3.  (Pass out to students the letterbox lesson materials) “We have all done a letterbox lesson before.  Who can tell me what each box is for?  That’s right each box is for a different phoneme or sound in a word.  (Model using large teacher set of letterbox materials) If I wanted to spell the word bake, I would put the b in the first box, the a in the second, and the k in the third.  But because our a says a=/A/ and not a=/a/ in the word bake, I need to put a silent e at the end of the word, that means it does not go into a letterbox because it doesn’t make a sound, it is there to tell us to say /A/ instead of /a/.  Students will spell the following words using their letterbox materials.  There will be some a=/a/ correspondences include to check that the students understand the differences between each correspondence.  I will check each student’s spelling before moving on to the next word.

3: [cake, pan, rave, name],

4: [grace, flag, brake, state, plane],

5: [scrape, prank]

                   Letters:  a, c, k, e, m, n, r, v, g, f, l, b, s, t, t, p

4.  I will model how to read the word bake on the board without using any letterboxes.  “I am going to write words on the board.  After I write the word on the board, I want you to raise your hand as soon as you know what the word says.  I will then call on one of you to read the word out loud.  Let’s try one together.  (Write make on the board…all students raise their hand) Who knows what this word says?  It says make, very good!  I know it says make because the silent e on the end of the word tells me to say /A/ and not /a/.”  Write the rest of the letterbox lesson words on the board, calling on different students to read the word aloud, then have the entire class read the word together.

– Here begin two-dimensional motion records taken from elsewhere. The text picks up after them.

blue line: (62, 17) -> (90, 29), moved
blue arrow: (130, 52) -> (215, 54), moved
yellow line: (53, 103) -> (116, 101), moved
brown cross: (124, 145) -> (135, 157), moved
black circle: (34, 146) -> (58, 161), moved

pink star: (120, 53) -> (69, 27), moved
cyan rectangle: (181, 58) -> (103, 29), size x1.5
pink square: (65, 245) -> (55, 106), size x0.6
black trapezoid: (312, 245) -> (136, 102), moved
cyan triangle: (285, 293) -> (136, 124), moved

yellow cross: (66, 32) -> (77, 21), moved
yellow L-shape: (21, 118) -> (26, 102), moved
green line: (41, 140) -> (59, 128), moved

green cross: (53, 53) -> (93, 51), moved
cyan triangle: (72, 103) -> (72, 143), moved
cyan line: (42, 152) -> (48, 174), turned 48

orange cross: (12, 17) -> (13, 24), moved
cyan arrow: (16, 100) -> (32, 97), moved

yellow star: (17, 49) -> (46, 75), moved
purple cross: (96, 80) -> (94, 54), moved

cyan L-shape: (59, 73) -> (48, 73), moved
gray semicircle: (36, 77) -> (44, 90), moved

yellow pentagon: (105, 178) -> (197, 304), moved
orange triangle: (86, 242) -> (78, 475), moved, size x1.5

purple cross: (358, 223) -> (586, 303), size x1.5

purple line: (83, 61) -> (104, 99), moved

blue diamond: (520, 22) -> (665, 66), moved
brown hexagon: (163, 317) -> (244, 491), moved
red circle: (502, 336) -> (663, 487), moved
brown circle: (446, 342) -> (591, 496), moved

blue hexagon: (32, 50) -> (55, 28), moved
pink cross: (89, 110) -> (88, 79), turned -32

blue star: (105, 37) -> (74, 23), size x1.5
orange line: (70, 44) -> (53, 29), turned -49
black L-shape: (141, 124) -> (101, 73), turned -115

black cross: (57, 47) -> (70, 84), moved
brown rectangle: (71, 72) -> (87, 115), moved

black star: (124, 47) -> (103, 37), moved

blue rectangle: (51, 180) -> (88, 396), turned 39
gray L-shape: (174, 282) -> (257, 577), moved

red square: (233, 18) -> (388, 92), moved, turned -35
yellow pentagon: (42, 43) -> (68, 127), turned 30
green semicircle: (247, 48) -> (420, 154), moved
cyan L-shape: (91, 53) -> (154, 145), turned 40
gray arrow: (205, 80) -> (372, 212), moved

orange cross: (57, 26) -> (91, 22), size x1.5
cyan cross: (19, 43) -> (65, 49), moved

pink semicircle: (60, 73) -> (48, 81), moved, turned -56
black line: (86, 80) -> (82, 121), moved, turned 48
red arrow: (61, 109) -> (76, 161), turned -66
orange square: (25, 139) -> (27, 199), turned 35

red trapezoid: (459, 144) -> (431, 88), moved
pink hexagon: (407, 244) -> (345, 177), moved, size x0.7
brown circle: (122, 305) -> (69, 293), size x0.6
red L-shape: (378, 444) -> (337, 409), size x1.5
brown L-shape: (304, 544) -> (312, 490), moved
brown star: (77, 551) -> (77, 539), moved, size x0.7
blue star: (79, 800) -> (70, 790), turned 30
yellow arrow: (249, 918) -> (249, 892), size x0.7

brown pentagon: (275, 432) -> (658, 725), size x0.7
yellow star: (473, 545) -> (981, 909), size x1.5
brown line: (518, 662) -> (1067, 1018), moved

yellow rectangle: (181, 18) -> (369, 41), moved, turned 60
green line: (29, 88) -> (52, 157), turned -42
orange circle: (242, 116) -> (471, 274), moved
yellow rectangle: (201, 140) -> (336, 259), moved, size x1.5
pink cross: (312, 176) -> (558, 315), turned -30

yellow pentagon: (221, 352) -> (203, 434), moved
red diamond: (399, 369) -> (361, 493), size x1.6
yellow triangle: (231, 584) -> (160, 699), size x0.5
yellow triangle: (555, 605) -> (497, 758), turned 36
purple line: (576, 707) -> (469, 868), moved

5.  In pairs students will read the book “Jane & Babe  “Babe is a big lion and lives in a zoo cage.  His trainer, Jane sneaks into his cage to try and wake him up.  Do you think she can?  What will Babe do when if she wakes him?  You and your partner will have to read Jane & Babe to find out!

6.  The student will now use their primary paper to write a message about a good day that they have had.  “I would like you to write about one of the best days that you have ever had.  What happened that made that day so special?”

7.  During message time I will call each student up for individual assessment.  Pseudo-words will be written on note cards.  I will ask each student to read the following words:  pate, vame, zan, kape, gast, mage, which are a mixture of short and long a vowels.


Copenhaver, Liz.  “Ike’s Ice Cream is Icy.”

Jane & Babe.  Phonics Readers. California:  Educational Insights. 1990.